Épilepsie : quelles origines, quels traitements ? Crédit photo : Ursule - Fotolia.com (Article du 7 avril 2009, mis à jour le 26 octobre 2016)
Sommaire

Qu'est-ce que l'épilepsie ?

Marina Carrère d'Encausse et Michel Cymes expliquent l'épilepsie.

L'épilepsie est une maladie neurologique qui touche près de 600.000 personnes en France. Elle se manifeste par des crises pouvant prendre la forme de d'absences ou de convulsions. Extrêmement imprévisible, cette maladie peut devenir un véritable handicap social et professionnel.

Sur le plan neurologique, ces crises font suite à une décharge anormale dans le cerveau. Le cerveau est composé de millions de cellules, principalement des neurones. Ces derniers sont reliés les uns aux autres pour former différents réseaux. Ils communiquent entre eux grâce à des signaux électriques. Certains réseaux de neurones ont pour rôle de déclencher une fonction, d'autres au contraire de l'inhiber.

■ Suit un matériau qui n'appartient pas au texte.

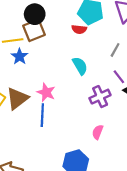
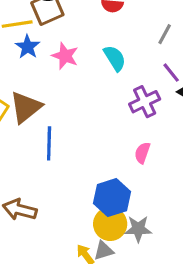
pink star: (46, 92) -> (65, 56), moved
blue line: (42, 115) -> (49, 143), moved

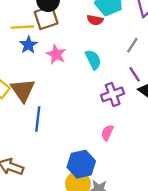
brown triangle: (26, 107) -> (23, 90), turned -32

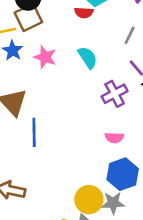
pink semicircle: (107, 133) -> (114, 138), turned -105
blue hexagon: (81, 164) -> (123, 174), moved

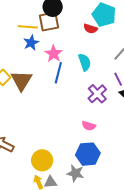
purple cross: (115, 94) -> (97, 94), turned -30
blue line: (34, 132) -> (58, 73), moved
yellow circle: (89, 200) -> (42, 160), moved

Normalement, ces réseaux fonctionnent en parfait équilibre. Mais en cas d'épilepsie, cet équilibre est par moment rompu. Au lieu de fonctionner en alternance, ils s'hyperactivent tous en même temps. Se produisent alors des décharges électriques simultanées. Une sorte de court-circuit qui provoque une panne temporaire du cerveau. C'est la crise d'épilepsie.

Les décharges peuvent se produire à différents endroits du cortex cérébral. C'est ce qui explique qu'il y ait plusieurs types de crises d'épilepsie. Quand la crise est partielle, une décharge peut se produire dans la partie qui gère la motricité de la main. Cela se traduit par un raidissement ou des secousses rythmiques du pouce, des doigts et même d'une partie du bras. Quand la décharge touche plusieurs parties à la fois, elle peut provoquer une crise dite généralisée. La personne peut perdre conscience, avoir des absences de plusieurs minutes puis reprendre une activité normale. D'autres sont plus gravement atteints.

Quelles sont les causes de l'épilepsie ?

Les causes de l’épilepsie sont très variées et très complexes, c'est pour cette raison qu'il n’existe pas une seule épilepsie, mais des épilepsies. Elles peuvent être distinguées entre deux grands groupes : celles provoquées par une lésion et celles sans lésion.

D'une part, les épilepsies symptomatiques dues à une lésion peuvent faire suite à des perturbations du métabolisme, à une tumeur, une infection, à des troubles vasculaires du système nerveux central ou encore à des anomalies de l'organisation cérébrale. Elles peuvent aussi être d'origine traumatique, suite à un hématome cérébral ou une conséquence de maladies neurodégénératives ou encore de maladies rares.

D'autre part, les épilepsies idiopathiques (celles dont on ne connait pas la cause) sont probablement génétiques. "On considère que les facteurs sont génétiques, mais pour autant on ne les connaît pas", précise le Docteur Vercueil, épileptologue au CHU de Grenoble, interrogé en novembre 2016. "A l'heure actuelle, seuls trois ou quatre gênes par an sont identifiés par les chercheurs. Ce n'est pas suffisant pour mettre au point des traitements", poursuit-il. Pour l'instant, tous les antiépileptiques inhibent les crises, mais ne sont pas curatifs. 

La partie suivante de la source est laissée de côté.